Elaiosom und Ameise sind von Größe und Gewicht aufeinander eingestellt, d. h. die Ameisen können die Samen gut eintragen und somit verteilen. Leider wissen auch erheblich kleinere, eingeschleppte Ameisenarten diese Elaiosomen zu schätzen, können oder wollen diese jedoch nicht wegschleppen = verteilen, und verzehren die "Belohnung" an Ort und Stelle.

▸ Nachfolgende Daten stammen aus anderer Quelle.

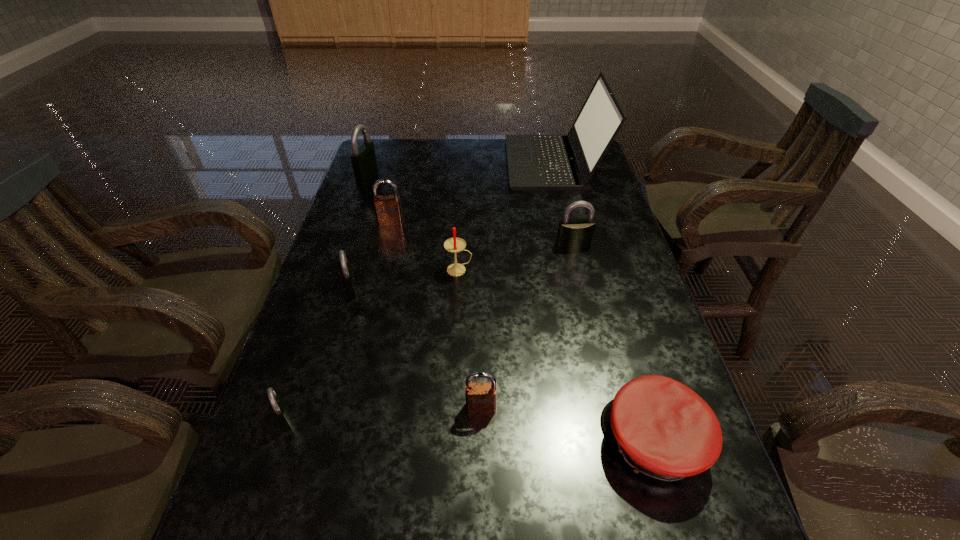 The width and height of the screenshot is (960, 540). What are the coordinates of `padlock that is the second nearest to the sixth farthest object` in the screenshot? It's located at (x=280, y=411).

Where is `the fifth closest padlock to the second padlock from right to left`? the fifth closest padlock to the second padlock from right to left is located at coordinates (364, 162).

Select which black padlock appears as the closest to the shortest padlock. Please provide its 2D coordinates. Your answer should be formatted as a tuple, i.e. [(x, y)], where the tuple contains the x and y coordinates of a point satisfying the conditions above.

[(346, 271)]

Choose which black padlock is the second nearest neighbor to the third padlock from right to left. Please provide its 2D coordinates. Your answer should be formatted as a tuple, i.e. [(x, y)], where the tuple contains the x and y coordinates of a point satisfying the conditions above.

[(346, 271)]

Point out which brown padlock is positioned as the nearest to the fifth farthest object. Please provide its 2D coordinates. Your answer should be formatted as a tuple, i.e. [(x, y)], where the tuple contains the x and y coordinates of a point satisfying the conditions above.

[(388, 210)]

Identify which brown padlock is the second closest to the fourth padlock from right to left. Please provide its 2D coordinates. Your answer should be formatted as a tuple, i.e. [(x, y)], where the tuple contains the x and y coordinates of a point satisfying the conditions above.

[(480, 397)]

Locate an element on the screen. The height and width of the screenshot is (540, 960). vacant area that satisfies the following two spatial constraints: 1. on the back side of the third biggest black padlock; 2. on the left side of the fifth farthest object is located at coordinates (357, 270).

Where is `free space in the image that satisfies the following two spatial constraints: 1. on the front-facing side of the bigger brown padlock; 2. on the left side of the rightmost padlock`? This screenshot has height=540, width=960. free space in the image that satisfies the following two spatial constraints: 1. on the front-facing side of the bigger brown padlock; 2. on the left side of the rightmost padlock is located at coordinates (385, 245).

Find the location of `free space that satisfies the following two spatial constraints: 1. on the surface of the gray laptop; 2. on the front-facing side of the smaller brown padlock`. free space that satisfies the following two spatial constraints: 1. on the surface of the gray laptop; 2. on the front-facing side of the smaller brown padlock is located at coordinates (611, 407).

Das wiederum führt zu einer stark gestörten Ausbreitung der betroffenen, oft nur ein- oder zweijährigen Pflanze.

Myrmekochore Pflanzen

Eine kleine Auswahl an Myrmecochoren in Mitteleuropa:

Bitte beachten: Nicht alle aufgeführten Pflanzen sind für den Menschen ungiftig, also Vorsicht beim "Ernten" walten lassen.

Literatur

  • Ursula Hoffmann und Michael Schwerdtfeger: ...und grün des Lebens goldner Baum. Lustfahrten und Bildungsreisen im Reich der Pflanzen, Ulrich Burgdorf Verlag, Göttingen 1998, ISBN 3-89762-000-6
  • Angelika Lüttig & Juliane Kasten: Hagebutte & Co - Blüten, Früchte und Ausbreitung europäischer Pflanzen, Fauna Verlag, Nottuln 2003, ISBN 3-93-598090-6
  • Lubertazzi D, Lubertazzi MAA, McCoy N, Gove AD, Majer JD, Dunn RR. 2010. The ecology of a keystone seed disperser, the ant Rhytidoponera violacea. – Journal of Insect Science 10: 158 (15 pp.). http://insectscience.org/10.158/i1536-2442-10-158.pdf

In dieser Arbeit wird für Rhytidoponera violacea aus Westaustralien, beschrieben, dass die Nester bis etwa 25 cm in den Boden reichen. Es ist eine Samen sammelnde, myrmecochore Art, die einen Großteil der Samen im oberflächlichen Nestbereich lagert, wo sie bei einem der häufigen Buschbrände genügend erhitzt werden. Die Samen vieler Pflanzenarten in Australien benötigen eine solche Erhitzung um keimfähig zu werden. An der Bodenoberfläche würden sie verbrennen, aber wenn sie von den Ameisen einige Zentimeter tief gelagert werden, genießen sie gerade die „richtige“ Temperatur: Ein Beispiel für Mutualismus, da die Elaiosomen der Samen gefressen werden, aber die Samen selbst als „Abfall“ so gelagert werden, dass sie die Keimfähigkeit erlangen.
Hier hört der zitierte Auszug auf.